Ganz möchte kaum jemand auf die Reichweite verzichten
Doch diplomatische Verwerfungen riskieren, noch bevor die Trump-Regierung im Amt ist, möchte keine Seite – auch wenn im Hintergrund Gespräche und ein eingeleitetes Verfahren laufen. Zumal insbesondere Trumps designierter Vize J.D. Vance die europäischen Partnerländer ausdrücklich vor solchen Schritten warnte und in Deutschland eine vorgezogene Bundestagswahl ansteht und viele Parteien und Politiker X nutzen.
Also müssen andere öffentlichkeitswirksame Methoden her. Bereits seit der Übernahme und Umbenennung von Twitter durch Musk versuchen amerikanische NGOs wie die Anti-Defamation League – eine Art US-Pendant zur deutschen Amadeu-Antonio-Stiftung –, dem Unternehmen X wirtschaftlich zu schaden. Rufschädigende Kampagnen zu angeblich auf X verbreiteten Fake News und Hatespeech führten dazu, daß zahlreiche Firmen wie Disney, Apple, IBM oder Coca-Cola in der jüngsten Vergangenheit ihre Werbebudgets zurückzogen.
Doch solange X als Marktführer bei den Kurzmitteilungsdiensten zahlreiche Nutzer hat, können Konzerne diesen Marketingkanal nicht vollends vernachlässigen. Und so denken manche Konzerne laut US-Medien wieder über Reklame-Schaltungen nach.
Hier greift ein weiterer Ansatz: die Plattform für Werbepartnerschaften unattraktiver machen, indem massenhaft Nutzer sie verlassen. Nachdem bereits in den vergangenen zwei Jahren mehrere halbherzige, schlecht koordinierte Rückzieher-Kampagnen aus der woken Blase gestartet wurden, aber keine zahlentechnisch kritische Eigendynamik auslösen konnten, läuft seit der Wahl Trumps ein erneuter Versuch.
Anfang Dezember kündigten in der konzertierten Aktion „eXit“ über 60 Journalisten, Politiker, Autoren, Wissenschaftler und Institutionen in Deutschland ihren Abschied von X an; darunter die ZDF-Journalistin Dunja Hayali, die SPD-Politikerin Sawsan Chebli und die NS-Gedenksstätte Haus der Wannsee-Konferenz. In einem Protestschreiben kritisieren die Unterzeichner, X sei „ein toxischer Ort geworden, eine Brutstätte von Rechtsextremismus, Wissenschaftsleugnung, Haß und Verschwörungserzählungen“, und könne daher „kein Ort mehr für freie und faire Meinungsäußerung und einen offenen Austausch“ sein.

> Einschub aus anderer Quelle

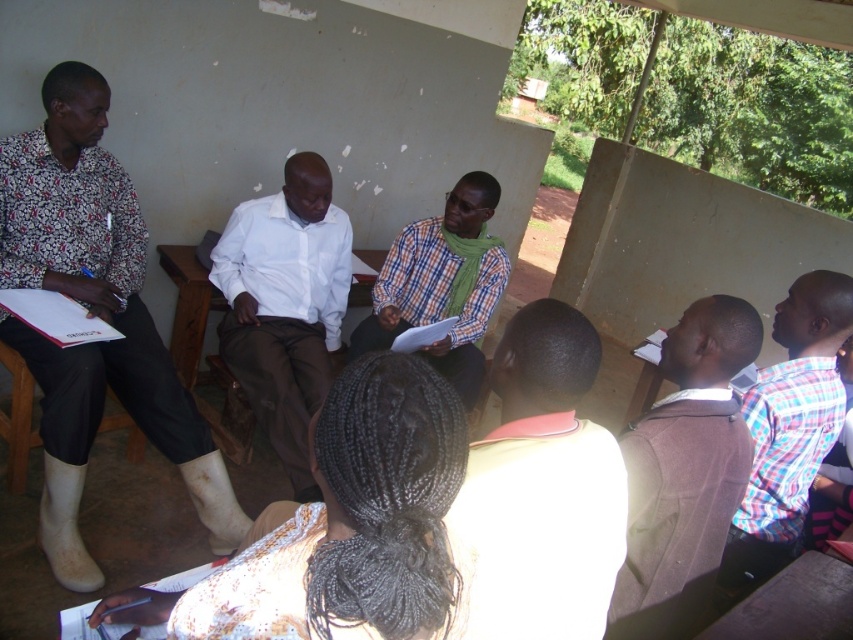 Question: Can you confirm if white matte shirt at center is positioned below plaid fabric shirt at right?

Choices:
 (A) no
 (B) yes

Answer: (A)

Question: Can you confirm if plaid fabric shirt at right is bigger than checkered fabric shirt at center?

Choices:
 (A) no
 (B) yes

Answer: (B)

Question: Which object appears farthest from the camera in this image?

Choices:
 (A) printed fabric shirt at left
 (B) white matte shirt at center
 (C) brown woolen sweater at upper right
 (D) plaid fabric shirt at right

Answer: (A)

Question: Which point appears closest to the camera in this image?

Choices:
 (A) (281, 310)
 (B) (445, 336)
 (C) (38, 188)
 (D) (743, 572)

Answer: (D)

Question: Which point is farther from the camera taking this photo?

Choices:
 (A) (640, 547)
 (B) (613, 460)
 (C) (239, 224)

Answer: (C)

Question: Does printed fabric shirt at left appear under white shirt at center?

Choices:
 (A) yes
 (B) no

Answer: (B) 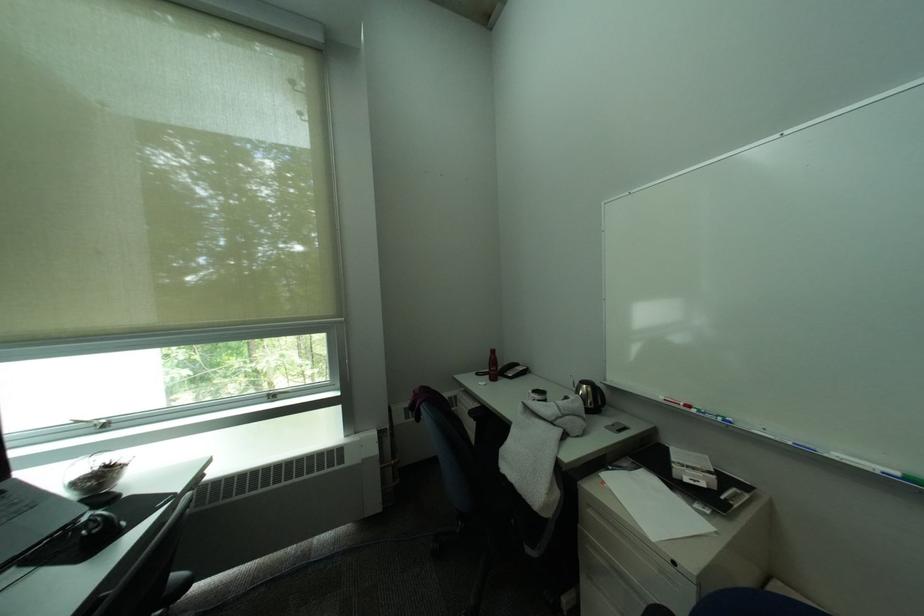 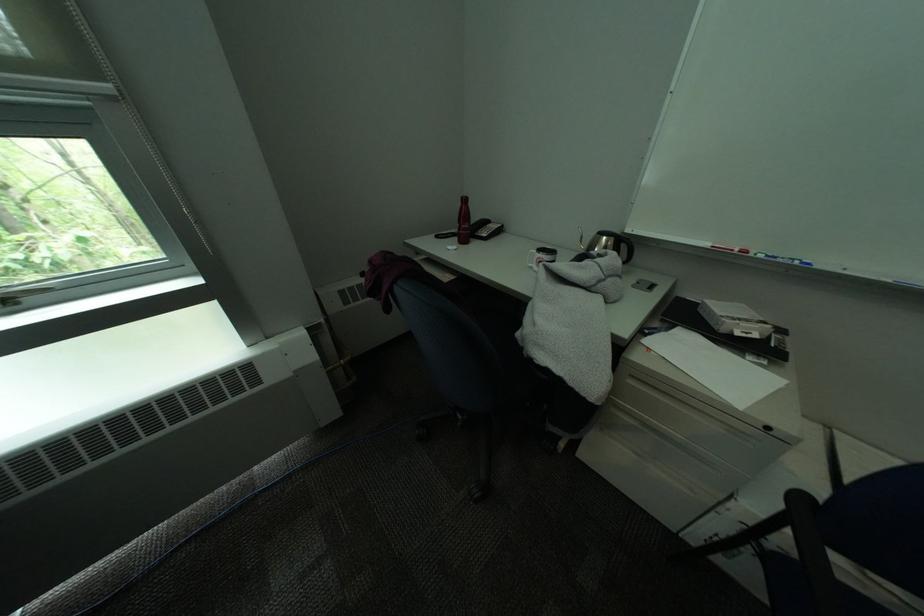 How did the camera likely rotate?

The camera rotated toward right-down. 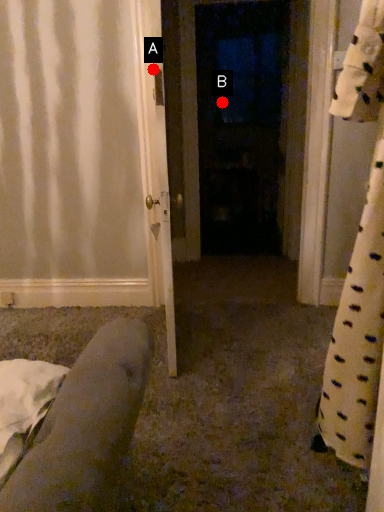 Question: Two points are circled on the image, labeled by A and B beside each circle. Which point is further to the camera?

Choices:
 (A) A is further
 (B) B is further

Answer: (B) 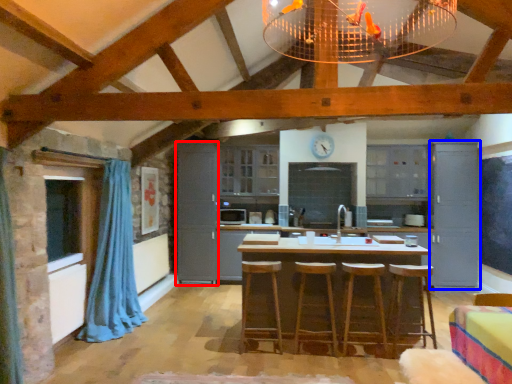 Question: Which object is further to the camera taking this photo, cabinetry (highlighted by a red box) or cabinetry (highlighted by a blue box)?

Choices:
 (A) cabinetry
 (B) cabinetry

Answer: (A) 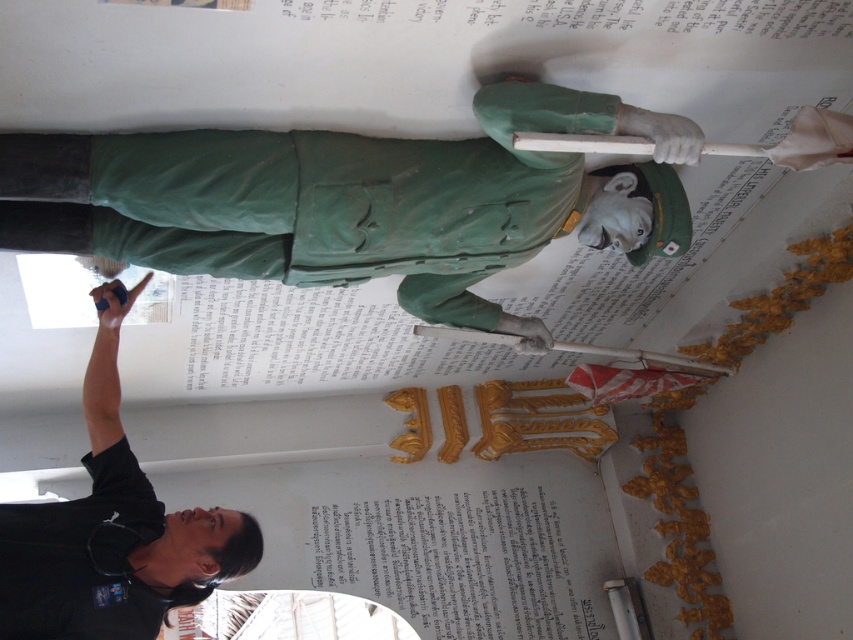 In the scene shown: Who is lower down, matte green statue at upper center or black matte shirt at lower left?

Positioned lower is black matte shirt at lower left.

Is matte green statue at upper center in front of black matte shirt at lower left?

Yes, it is in front of black matte shirt at lower left.

In order to click on matte green statue at upper center in this screenshot , I will do `click(346, 200)`. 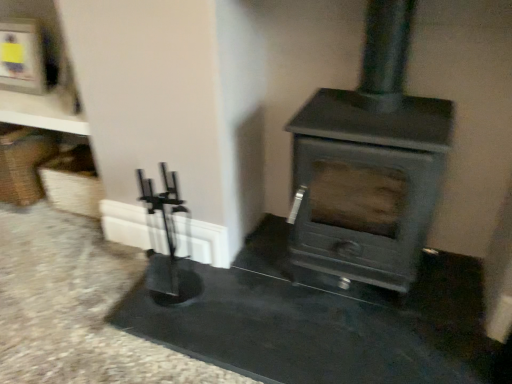 Where is `free spot above matte gray wood burning stove at right (from a real-world perspective)`? free spot above matte gray wood burning stove at right (from a real-world perspective) is located at coordinates (380, 117). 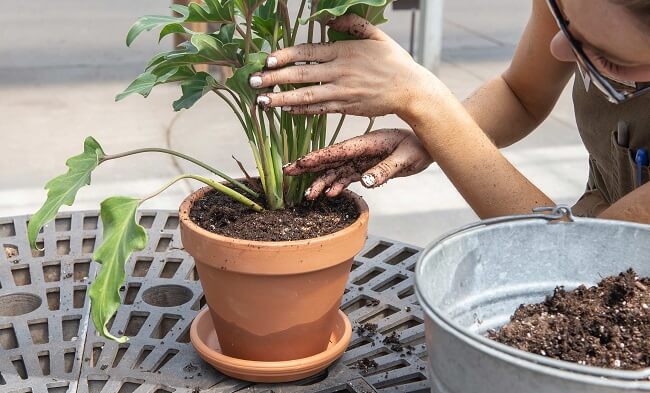 Locate an element on the screen. This screenshot has height=393, width=650. ceramic water plate for plant potter is located at coordinates (285, 372). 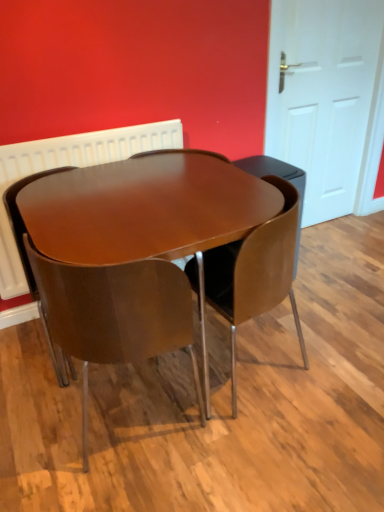 What do you see at coordinates (147, 213) in the screenshot? I see `glossy wood table at center` at bounding box center [147, 213].

Measure the distance between white plastic radiator at upper center and camera.

1.70 meters.

Where is `glossy wood table at center`? The height and width of the screenshot is (512, 384). glossy wood table at center is located at coordinates (147, 213).

Does glossy wood chair at center, which is counted as the third chair, starting from the right, have a lesser height compared to glossy wood table at center?

Incorrect, the height of glossy wood chair at center, which is counted as the third chair, starting from the right, does not fall short of that of glossy wood table at center.

From the image's perspective, which one is positioned lower, glossy wood chair at center, which is counted as the third chair, starting from the right, or glossy wood table at center?

From the image's view, glossy wood table at center is below.

Is glossy wood chair at center, which is counted as the third chair, starting from the right, positioned beyond the bounds of glossy wood table at center?

No, glossy wood chair at center, which is counted as the third chair, starting from the right, is inside or overlapping with glossy wood table at center.

How far apart are glossy wood chair at center, which is counted as the third chair, starting from the right, and glossy wood table at center?

The distance of glossy wood chair at center, which is counted as the third chair, starting from the right, from glossy wood table at center is 14.77 inches.

Who is taller, white glossy door at right or matte brown chair at center, acting as the 2th chair starting from the left?

white glossy door at right.

From the picture: Would you say white glossy door at right is inside or outside matte brown chair at center, acting as the 2th chair starting from the left?

white glossy door at right is not enclosed by matte brown chair at center, acting as the 2th chair starting from the left.

This screenshot has width=384, height=512. In order to click on the 3rd chair in front of the white glossy door at right, counting from the anchor's position in this screenshot , I will do `click(113, 316)`.

From the image's perspective, which is below, white glossy door at right or matte brown chair at center, acting as the 2th chair starting from the left?

matte brown chair at center, acting as the 2th chair starting from the left, appears lower in the image.

From a real-world perspective, is white plastic radiator at upper center positioned under brown leather chair at center, which is the 3th chair from left to right, based on gravity?

No, from a real-world perspective, white plastic radiator at upper center is not below brown leather chair at center, which is the 3th chair from left to right.

Is white plastic radiator at upper center located outside brown leather chair at center, which is the 3th chair from left to right?

Yes, white plastic radiator at upper center is located beyond the bounds of brown leather chair at center, which is the 3th chair from left to right.

Between white plastic radiator at upper center and brown leather chair at center, which is the 3th chair from left to right, which one has smaller width?

Thinner between the two is white plastic radiator at upper center.

This screenshot has height=512, width=384. What are the coordinates of `radiator below the white glossy door at right (from a real-world perspective)` in the screenshot? It's located at (67, 166).

From the image's perspective, is white plastic radiator at upper center over white glossy door at right?

Actually, white plastic radiator at upper center appears below white glossy door at right in the image.

Is white plastic radiator at upper center next to white glossy door at right and touching it?

white plastic radiator at upper center and white glossy door at right are not in contact.

From a real-world perspective, who is located lower, white plastic radiator at upper center or white glossy door at right?

In real-world perspective, white plastic radiator at upper center is lower.

Is glossy wood table at center to the left or to the right of matte brown chair at center, acting as the 2th chair starting from the left, in the image?

glossy wood table at center is positioned on matte brown chair at center, acting as the 2th chair starting from the left,'s right side.

Identify the location of table on the right of matte brown chair at center, acting as the 2th chair starting from the left. (147, 213).

Between glossy wood table at center and matte brown chair at center, acting as the 2th chair starting from the left, which one has larger size?

Bigger between the two is glossy wood table at center.

Consider the image. Would you say glossy wood table at center contains matte brown chair at center, acting as the 2th chair starting from the left?

Yes.

Are glossy wood table at center and white glossy door at right making contact?

glossy wood table at center and white glossy door at right are not in contact.

How far apart are glossy wood table at center and white glossy door at right?

glossy wood table at center and white glossy door at right are 1.17 meters apart from each other.

Is glossy wood table at center oriented towards white glossy door at right?

No.

Is glossy wood table at center inside the boundaries of white glossy door at right, or outside?

glossy wood table at center is not enclosed by white glossy door at right.

This screenshot has height=512, width=384. What are the coordinates of `the 3rd chair in front of the white glossy door at right, starting your count from the anchor` in the screenshot? It's located at (113, 316).

Between point (97, 286) and point (312, 198), which one is positioned in front?

The point (97, 286) is in front.

Can you confirm if matte brown chair at center, acting as the 2th chair starting from the left, is positioned to the left of white glossy door at right?

Indeed, matte brown chair at center, acting as the 2th chair starting from the left, is positioned on the left side of white glossy door at right.

Is there a large distance between matte brown chair at center, the second chair when ordered from right to left, and white glossy door at right?

matte brown chair at center, the second chair when ordered from right to left, is positioned a significant distance from white glossy door at right.

Where is `table below the glossy wood chair at center, which is counted as the third chair, starting from the right (from a real-world perspective)`? This screenshot has width=384, height=512. table below the glossy wood chair at center, which is counted as the third chair, starting from the right (from a real-world perspective) is located at coordinates (147, 213).

Where is `door on the right of the matte brown chair at center, the second chair when ordered from right to left`? door on the right of the matte brown chair at center, the second chair when ordered from right to left is located at coordinates (328, 101).

When comparing their distances from glossy wood chair at center, the first chair in the left-to-right sequence, does white plastic radiator at upper center or glossy wood table at center seem further?

glossy wood table at center lies further to glossy wood chair at center, the first chair in the left-to-right sequence, than the other object.

When comparing their distances from glossy wood table at center, does glossy wood chair at center, the first chair in the left-to-right sequence, or white plastic radiator at upper center seem further?

The object further to glossy wood table at center is white plastic radiator at upper center.

When comparing their distances from glossy wood chair at center, which is counted as the third chair, starting from the right, does matte brown chair at center, acting as the 2th chair starting from the left, or brown leather chair at center, which is the 3th chair from left to right, seem closer?

matte brown chair at center, acting as the 2th chair starting from the left, is closer to glossy wood chair at center, which is counted as the third chair, starting from the right.

Which object lies further to the anchor point white plastic radiator at upper center, brown leather chair at center, which is the 3th chair from left to right, or white glossy door at right?

The object further to white plastic radiator at upper center is white glossy door at right.

Looking at the image, which one is located further to matte brown chair at center, acting as the 2th chair starting from the left, white glossy door at right or white plastic radiator at upper center?

white glossy door at right is positioned further to the anchor matte brown chair at center, acting as the 2th chair starting from the left.

When comparing their distances from glossy wood table at center, does white glossy door at right or matte brown chair at center, acting as the 2th chair starting from the left, seem further?

white glossy door at right is positioned further to the anchor glossy wood table at center.

From the picture: Considering their positions, is white glossy door at right positioned further to glossy wood table at center than white plastic radiator at upper center?

Based on the image, white glossy door at right appears to be further to glossy wood table at center.

When comparing their distances from brown leather chair at center, which is counted as the first chair, starting from the right, does glossy wood chair at center, the first chair in the left-to-right sequence, or glossy wood table at center seem further?

glossy wood chair at center, the first chair in the left-to-right sequence, is positioned further to the anchor brown leather chair at center, which is counted as the first chair, starting from the right.

Locate an element on the screen. The height and width of the screenshot is (512, 384). table between glossy wood chair at center, the first chair in the left-to-right sequence, and brown leather chair at center, which is counted as the first chair, starting from the right, in the horizontal direction is located at coordinates (147, 213).

Where is `table positioned between matte brown chair at center, acting as the 2th chair starting from the left, and glossy wood chair at center, which is counted as the third chair, starting from the right, from near to far`? The height and width of the screenshot is (512, 384). table positioned between matte brown chair at center, acting as the 2th chair starting from the left, and glossy wood chair at center, which is counted as the third chair, starting from the right, from near to far is located at coordinates (147, 213).

Identify the location of radiator between glossy wood chair at center, the first chair in the left-to-right sequence, and brown leather chair at center, which is counted as the first chair, starting from the right. (67, 166).

Find the location of `radiator located between glossy wood chair at center, which is counted as the third chair, starting from the right, and white glossy door at right in the left-right direction`. radiator located between glossy wood chair at center, which is counted as the third chair, starting from the right, and white glossy door at right in the left-right direction is located at coordinates (67, 166). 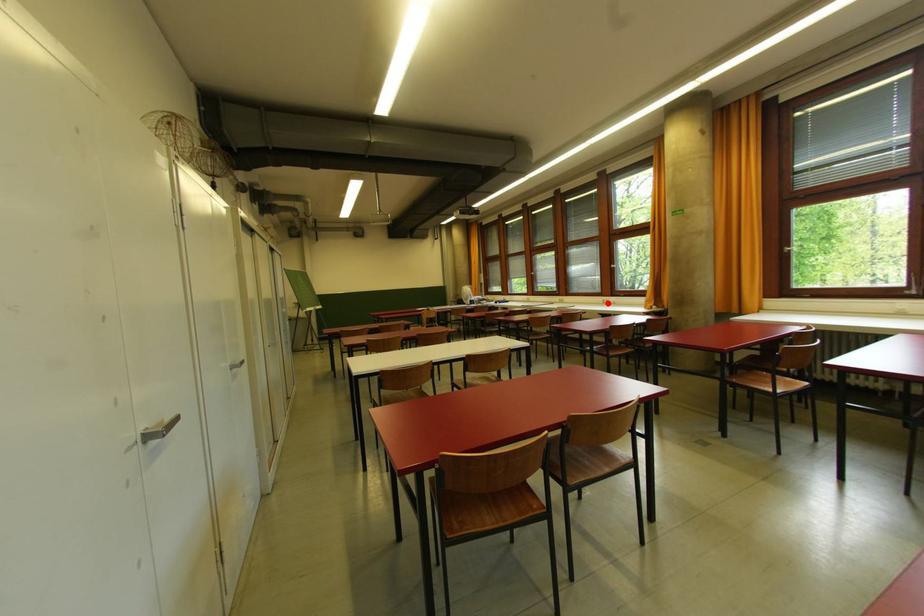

Musk habe diese Entwicklung aktiv vorangetrieben: „Die Abschaffung von Moderationsmechanismen und die gezielte Verstärkung extremistischer Inhalte untergraben die Grundprinzipien einer deliberativen Plattform und machen X zu einem Werkzeug der Polarisierung, der Manipulation und der Menschenfeindlichkeit.“ Mitte November hatten bereits der britische Guardian und Dutzende österreichische Journalisten wie „Zeit im Bild“-Nachrichtensprecher Armin Wolf und der Chefredakteur des linken Wochenblatts Falter, Florian Klenk, X verlassen.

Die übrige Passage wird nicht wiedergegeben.